NEW YORK, Feb 28 (Reuters) - Treasuries yields slid on Wednesday as economic growth in the fourth quarter suggested slightly slower growth while investors await key inflation data that could provide new insight into when the Federal Reserve cuts interest rates.

Gross domestic product increased at a 3.2% annualized rate, a revision slightly lower from the previously reported 3.3% pace, the Commerce Department's Bureau of Economic Analysis said in its second estimate of fourth-quarter GDP growth.

Economists polled by Reuters had expected GDP growth would remain unrevised.

The two-year Treasury yield, which reflects interest rate expectations, fell 6 basis points to 4.652%, while the yield on the benchmark 10-year note slipped 3.1 basis points at 4.284%.

The initial reaction to the GDP data pushed yields lower due to month-end buying, said Tom di Galoma, managing director and co-head of global rates trading at BTIG in New York.

The market is worried that the personal consumption expenditures (PCE) price index, which will be released on Thursday, may come in hotter than expected, echoing the release of the consumer price index (CPI) two weeks ago.

The consumer price index increased 0.3% last month after gaining 0.2% in December, the Labor Department said.

The PCE, the Fed's preferred inflation gauge, will likely show prices rose 0.3% on a monthly basis in January, while core PCE likely rose 0.4%, according to a Reuters poll.

The market is beginning to realize getting inflation down to the Fed's 2% target may prove more difficult than imagined just a few months ago.

The 10-year Treasury's yield could be in the 4.5% to 5.0% range by year-end if inflation remains stuck at its current pace, said Marvin Loh, senior global macro strategist at State Street in Boston.

"If we continue to see spot-threes, spot-fours, it really does make the Fed's job hard in the second half of this year," he said, referring to a core reading of 0.3% to 0.4%.

"Spot-three, spot four is way too high to even get comfortable that you're moving in the right direction."

There is a much closer alignment now between Treasury market expectations and what the Fed has indicated regarding the outlook for interest rate cuts, said Kevin Flanagan, head of fixed income strategy at WisdomTree.

"The Fed finally got the message that without them pushing back, the market was just going to go along its merry way and expect a far more optimistic rate cut path than perhaps what the Fed was thinking," he said.

"It's just been a whole variety of different Fed speakers who have come out suggesting rate cuts are probably coming later this year.
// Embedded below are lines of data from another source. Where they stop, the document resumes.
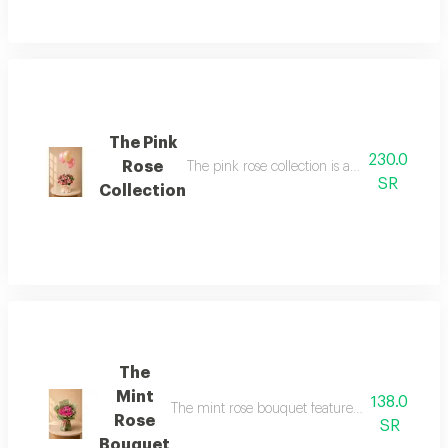
The Pink
230.0
Rose
The pink rose collection is a soft and elega
SR
Collection
The
Mint
138.0
The mint rose bouquet features a distinctive 
Rose
SR
Bouquet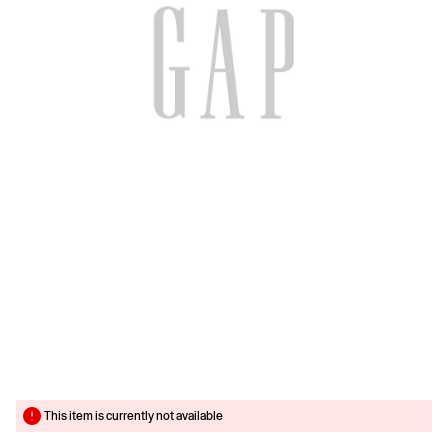
This item is currently not available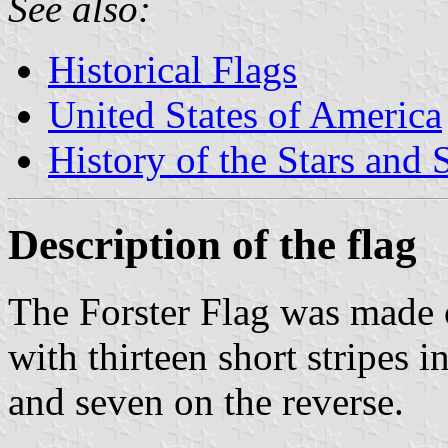
See also:
Historical Flags
United States of America
History of the Stars and 
Description of the flag
The Forster Flag was made o
with thirteen short stripes i
and seven on the reverse.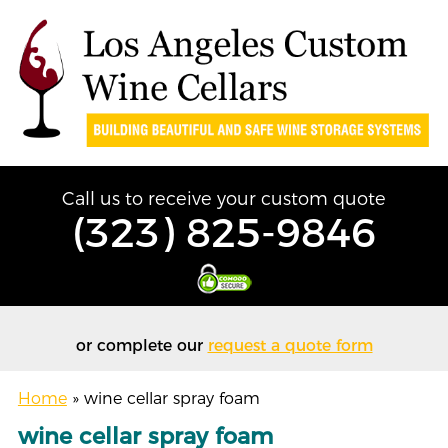
Call us to receive your custom quote
(323) 825-9846
or complete our
request a quote form
Home
»
wine cellar spray foam
wine cellar spray foam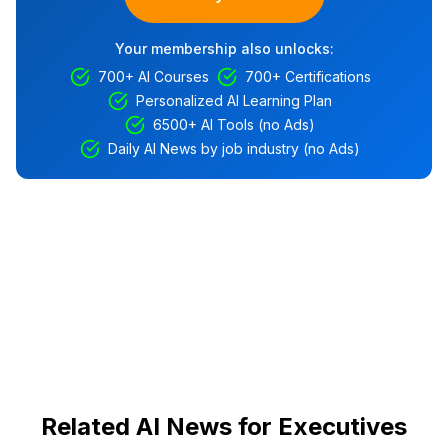
Your membership also unlocks:
700+ AI Courses
700+ Certifications
Personalized AI Learning Plan
6500+ AI Tools (no Ads)
Daily AI News by job industry (no Ads)
Related AI News for Executives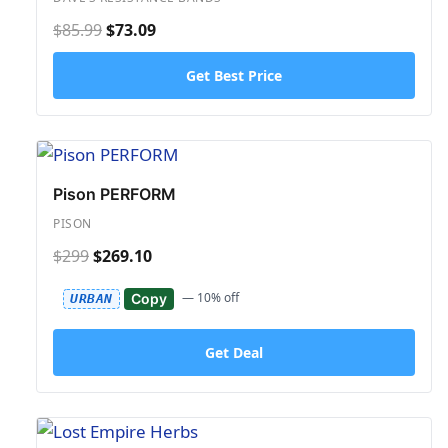
$85.99
$73.09
Get Best Price
Pison PERFORM
PISON
$299
$269.10
— 10% off
Copy
URBAN
Get Deal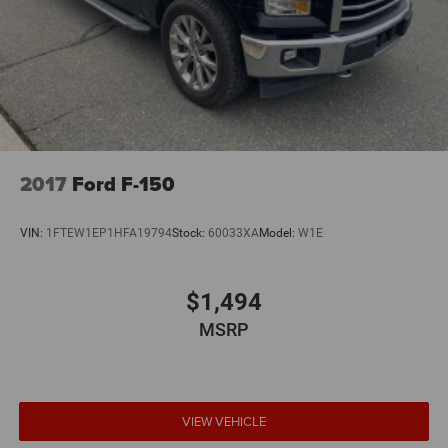
2017
Ford F-150
VIN:
1FTEW1EP1HFA19794
Stock:
60033XA
Model:
W1E
$1,494
MSRP
VIEW VEHICLE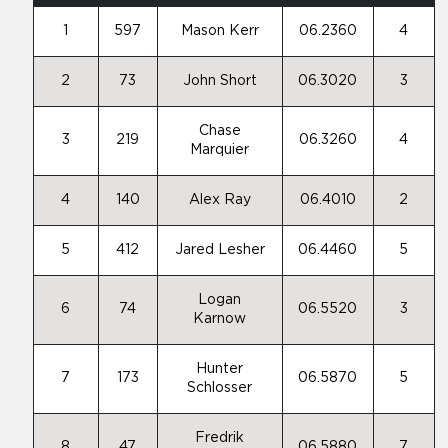
1
597
Mason Kerr
06.2360
4
2
73
John Short
06.3020
3
Chase
3
219
06.3260
4
Marquier
4
140
Alex Ray
06.4010
2
5
412
Jared Lesher
06.4460
5
Logan
6
74
06.5520
3
Karnow
Hunter
7
173
06.5870
5
Schlosser
Fredrik
8
47
06.5880
7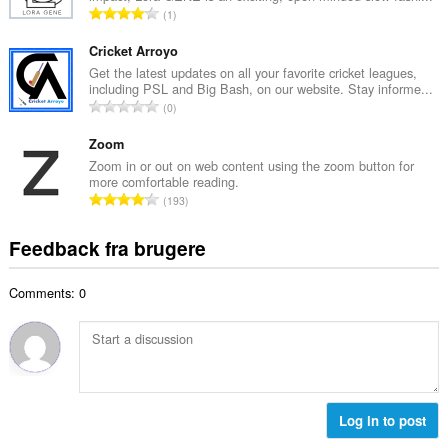
m
A
1
b
m
n
e
e
t
Cricket Arroyo
d
l
a
Get the latest updates on all your favorite cricket leagues,
ø
s
including PSL and Big Bash, on our website. Stay informe...
l
m
A
e
0
b
m
n
r
e
e
t
Zoom
i
d
l
a
a
Zoom in or out on web content using the zoom button for
ø
s
more comfortable reading.
l
l
m
A
e
193
b
t
m
n
r
e
:
e
t
i
Feedback fra brugere
d
l
a
a
ø
s
l
l
m
e
Comments: 0
b
t
m
r
e
:
e
i
d
l
a
ø
s
l
m
e
t
m
r
:
e
Log in to post
i
l
a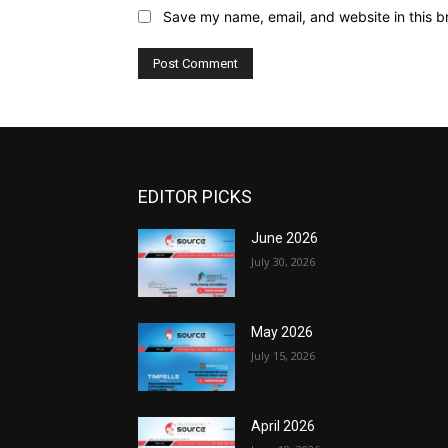
Save my name, email, and website in this b
EDITOR PICKS
June 2026
July 30, 2026
May 2026
July 15, 2026
April 2026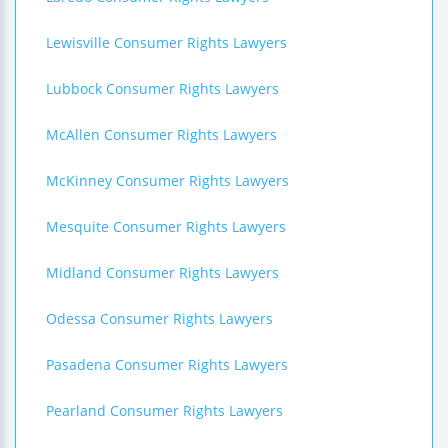
Lewisville Consumer Rights Lawyers
Lubbock Consumer Rights Lawyers
McAllen Consumer Rights Lawyers
McKinney Consumer Rights Lawyers
Mesquite Consumer Rights Lawyers
Midland Consumer Rights Lawyers
Odessa Consumer Rights Lawyers
Pasadena Consumer Rights Lawyers
Pearland Consumer Rights Lawyers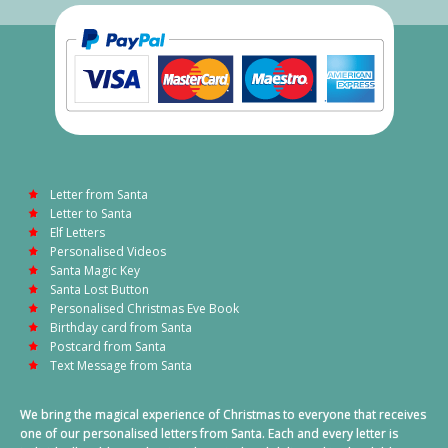
Letter from Santa
Letter to Santa
Elf Letters
Personalised Videos
Santa Magic Key
Santa Lost Button
Personalised Christmas Eve Book
Birthday card from Santa
Postcard from Santa
Text Message from Santa
We bring the magical experience of Christmas to everyone that receives
one of our personalised letters from Santa. Each and every letter is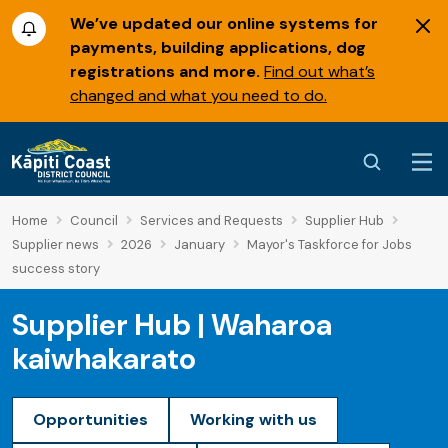
We’ve updated our online systems for
payments, building applications, dog
registrations and more.
Find out what’s
changed and what you need to do.
Home
Council
Services and Requests
Supplier Hub
Supplier news
2026
January
Mayor's Taskforce for Jobs
success story
Supplier Hub | Waharoa
kaiwhakarato
Opportunities
Working with us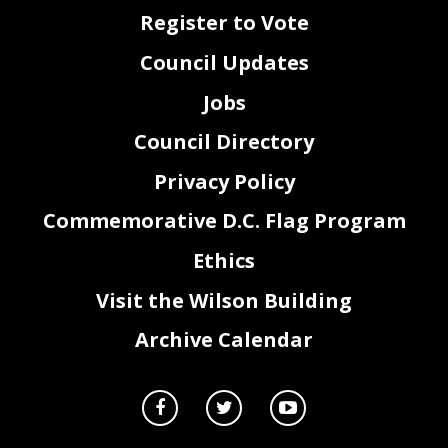
official record. Copies of written statements should be submitted to the Committee on the Judiciary
Register to Vote
and Public Safety at iudiciarv@.dccouncil.us. The record will close at the end of the business
d a y o n T h u r s d a y . F e b r u a r y 6 .
Council Updates
Jobs
Council Directory
Privacy Policy
Commemorative D.C. Flag Program
Ethics
2
Visit the Wilson Building
Archive Calendar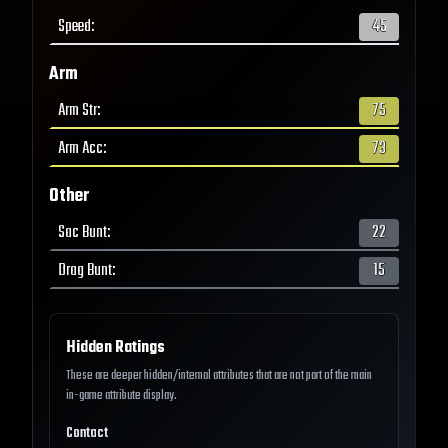
Speed
:
45
Arm
Arm Str
:
75
Arm Acc
:
73
Other
Sac Bunt
:
22
Drag Bunt
:
15
Hidden Ratings
These are deeper hidden/internal attributes that are not part of the main
in-game attribute display.
Contact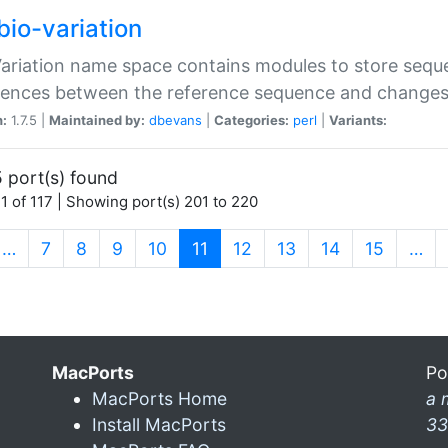
bio-variation
Variation name space contains modules to store sequ
erences between the reference sequence and change
n:
1.7.5 |
Maintained by:
dbevans
|
Categories:
perl
|
Variants:
 port(s) found
1 of 117 | Showing port(s) 201 to 220
(current)
…
7
8
9
10
11
12
13
14
15
…
MacPorts
Po
MacPorts Home
a 
Install MacPorts
33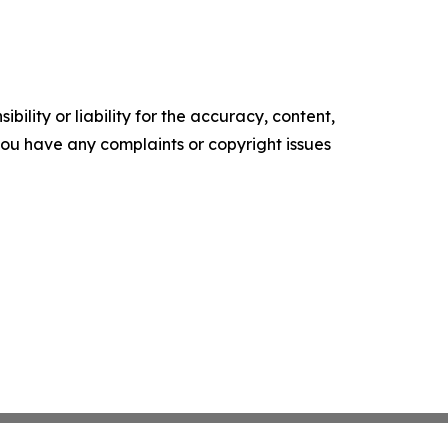
ility or liability for the accuracy, content,
f you have any complaints or copyright issues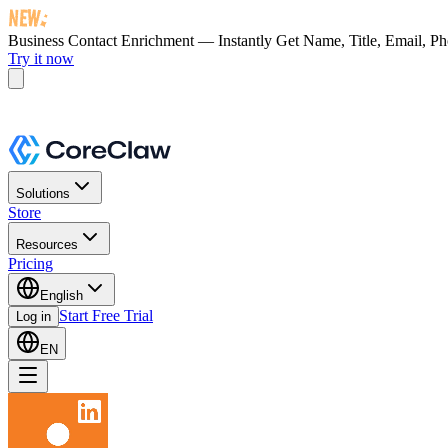
Business Contact Enrichment — Instantly Get
Name, Title, Email, P
Try it now
Solutions
Store
Resources
Pricing
English
Start Free Trial
Log in
EN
The market is finally taking that to heart," he said.

Flanagan sees a possibility of 10-year notes rising to 4.5% as getting inflation down to target proves harder than expected.

Fed funds futures show a 63.4% chance that the Fed starts cutting rates in June, with a 36.4% probability of no cut at all, a sharp reversal from bets on Feb. 1 of a 62% chance of a cut in March, according to CME Group's FedWatch Tool.

Futures traders also are betting on about 82 basis points of cuts by December, a little more than half the amount they anticipated at the end of last year.

The yield on the 30-year Treasury bond was down 2 basis points to 4.420%.

The U.S. Treasury yield curve measuring the gap between yields on two- and 10-year Treasury notes, seen as a recession harbinger, was at -37.0 basis points.

The breakeven rate on five-year U.S. Treasury Inflation-Protected Securities (TIPS) was last at 2.447%.